The difference is that I’ve learned a score can be useful information without becoming my identity. Metrics can measure performance. They cannot measure worth. One is data. The other is something no number will ever be able to capture.
And if you’re not careful, you can spend your entire life chasing someone else’s version of success before ever asking yourself what success actually means or looks like to you.
What I’ve learned is that confidence has very little to do with being better than anyone else. Real confidence comes from becoming more fully yourself. Because, hate to break it to you, but here’s a little truth we all must accept:
There will always be someone prettier.
Someone smarter.
Someone funnier.
Someone younger.
Someone with better engagement rates.
Someone who seems further ahead (in any or all aspects of life)
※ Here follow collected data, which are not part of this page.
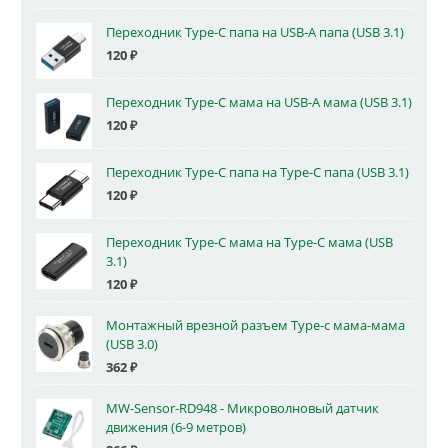
Переходник Type-C папа на USB-A папа (USB 3.1)
120
₽
Переходник Type-C мама на USB-A мама (USB 3.1)
120
₽
Переходник Type-C папа на Type-C папа (USB 3.1)
120
₽
Переходник Type-C мама на Type-C мама (USB
3.1)
120
₽
Монтажный врезной разъем Type-c мама-мама
(USB 3.0)
362
₽
MW-Sensor-RD948 - Микроволновый датчик
движения (6-9 метров)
And if your confidence depends on being the best in every room, you’ll spend your life exhausted from a race that never actually ends. (And from a non-runner over here, the thought of that alone sounds miserable.)
So how do we fix that?
For me, I think the shift happened when I stopped asking: “How do I measure up to them?” And started asking: “Am I becoming the person I’m capable of being?”
Those are completely different questions. One is rooted in scarcity. The other is rooted in possibility.
The truth is, there is only one thing in this world that nobody else can beat you at: BEING YOU.
No one else has your exact perspective. Your experiences. Your gifts. Your story. Your voice. Your smile. Your heart. Your way of making people feel.
And the funny thing is that most people spend years trying to become someone else, while the thing that makes them most valuable is the one thing they’re actively trying to hide.
In my opinion, confidence isn’t walking into a room believing you’re better than everyone there.
It’s walking into a room knowing you don’t need to be.
It’s knowing your worth simply isn’t up for comparison.
It’s understanding that your job isn’t to outshine someone else’s light.
It’s to fully use your own.
The older I get, the less interested I am in winning comparisons of any sort. (I know some of you are probably laughing reading that.) But it’s the honest truth. People are often shocked to find out how uncompetitive I am in this chapter of life.
Not because I stopped caring. But because, for me, being competitive served a time, place, and purpose. It taught me discipline. It taught me resilience. It pushed me toward personal excellence. And for that, I’ll always be grateful.
But these days, I’m less interested in being better than someone else and more interested in becoming the version of myself I know I can be and was meant to be.
Because if there’s anything worth fearing, it’s not that someone else is ahead of you. It’s never becoming who you’re capable of being.
After all, there may be people who do what you do better. But there will never be another person who can do it exactly the way you can.
And that’s the game worth playing.
Or, if you’re still in your competitive era…winning.
XX NL
NASTIA’S NOTES:
• The competition isn’t the problem. The problem is when the competition ends, but you never stop competing.
• Someone will always be prettier, smarter, younger, or further ahead. That’s not pessimistic, promise. It’s simply freeing.
• Define success for yourself before the world does it for you.